Tuesday, September 21, 2010

Is Organic Meat Healthier than Conventional Meat?

Pam Popper, ND and Founder of the Wellness Forum recently answered this question beautifully in her recent newsletter.  I just had to share it here because this is the issue I get challenged on often from Weston A Price foundation followers.  If you are currently consuming Grass Fed Beef, Organic Chicken and Raw Milk because you think it is health promoting, please read this!

Question: "A friend told me that the reason why people are experiencing health problems as a result of eating animal foods is because of the way we are raising the animals now. On conventional farms, the feed is terrible and the animals are injected with steroids, antibiotics and hormones. Is it true that if you eat organic meat you will not have increased risk of cancer and other conditions?"


Answer: Conventional factory farming is terrible. The way the animals are treated is abominable; they are fed the wrong foods; and animals are injected with steroids, hormones and antibiotics. Even the government acknowledges that the leading cause of antibiotic-resistant infections is the antibiotics people consume in animal foods. Animals raised to be sold as organic food are fed properly, and they are not injected with these substances (antibiotics are only used when an animal is sick).

However, this does not mean that if you choose organic animal foods you can eat them without consequence. The amino acid chains that comprise the proteins in animal foods do not change in response to the way that the animals are fed or the substances that are administered to them. Organic animal protein is just as cancer promoting as conventionally raised animal protein when you consume too much of it (The Wellness Forum's diet allows for 2-3 servings of organic animal food per week for those who are not sick or obese; dairy, of course is eliminated).

The fat in organic animal foods is just as artery-clogging as the fat in conventionally raised animals. While the composition of fat may be somewhat different, studies show that all types of fat contribute to the development of atherosclerosis, including fat from organic animal food, and that a high-fat diet is cancer-promoting.

Dr. Campbell's research in China reinforces the importance of keeping animal food consumption very low. Remember that at the time his team was gathering data, there were no factory farms in China. His subjects lived mostly in rural areas where farms were small, and steroids, antibiotics and hormones were not used. The quality of the animal foods was not a factor in his findings.
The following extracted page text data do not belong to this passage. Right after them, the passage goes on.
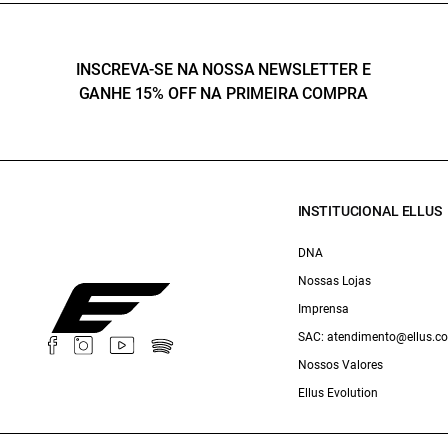
INSCREVA-SE NA NOSSA NEWSLETTER E
GANHE 15% OFF NA PRIMEIRA COMPRA
INSTITUCIONAL ELLUS
DNA
Nossas Lojas
Imprensa
SAC: atendimento@ellus.c
Nossos Valores
Ellus Evolution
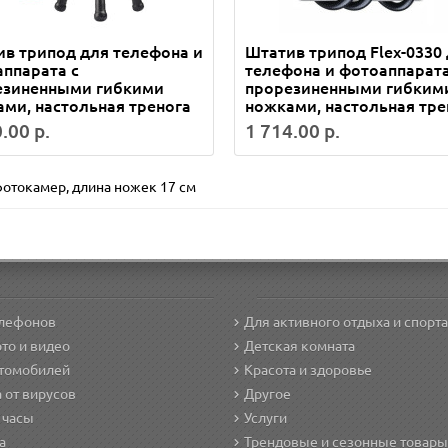
в трипод для телефона и
Штатив трипод Flex-0330
ппарата с
телефона и фотоаппарата
езиненными гибкими
прорезиненными гибким
ми, настольная тренога
ножками, настольная тре
.00 р.
1 714.00 р.
фотокамер
,
длина ножек 17 см
елефонов
Для активного отдыха и спорта
то и видео
Детская комната
втомобилей
Красота и здоровье
 от вирусов
Другое
 часы
Услуги
а
Трендовые и сезонные товары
Also, at that time, Chinese people were not eating an American-style diet dominated by animal foods, and even at small intake levels there were differences in health outcomes attributed to the differing amounts of animal food consumed.

In conclusion, I do not support our current methods of farming, and acknowledge that conventional factory farms produce food that is not healthful for Americans. But if Americans consume only organic animal foods and continue to eat them in the quantities that are common in the American diet, they will still develop common degenerative diseases like coronary artery disease and cancer.